# RECORDS SUPPLIED

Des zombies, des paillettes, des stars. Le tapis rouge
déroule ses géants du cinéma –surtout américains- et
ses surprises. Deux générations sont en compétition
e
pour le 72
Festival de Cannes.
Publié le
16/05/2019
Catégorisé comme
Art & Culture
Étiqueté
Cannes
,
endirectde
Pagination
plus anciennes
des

--

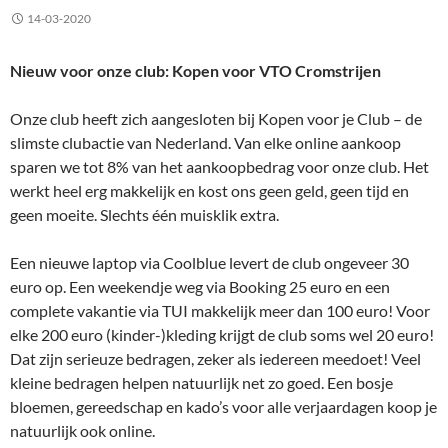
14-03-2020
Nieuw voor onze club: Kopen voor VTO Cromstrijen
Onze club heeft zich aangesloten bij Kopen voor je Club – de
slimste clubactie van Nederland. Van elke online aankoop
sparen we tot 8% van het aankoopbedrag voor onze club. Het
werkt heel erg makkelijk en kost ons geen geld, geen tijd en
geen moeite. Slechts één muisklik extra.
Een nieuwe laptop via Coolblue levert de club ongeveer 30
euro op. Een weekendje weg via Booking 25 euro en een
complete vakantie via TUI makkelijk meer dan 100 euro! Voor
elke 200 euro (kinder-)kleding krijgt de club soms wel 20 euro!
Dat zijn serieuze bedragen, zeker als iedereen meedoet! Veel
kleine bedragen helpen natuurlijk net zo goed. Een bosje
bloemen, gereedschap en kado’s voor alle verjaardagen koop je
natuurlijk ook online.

# EXERCISE INSTRUCTIONS
Read through the entries above, and wherever a line holds the string "makkelijk", copy it.

# EXPECTED ANSWER
werkt heel erg makkelijk en kost ons geen geld, geen tijd en
complete vakantie via TUI makkelijk meer dan 100 euro! Voor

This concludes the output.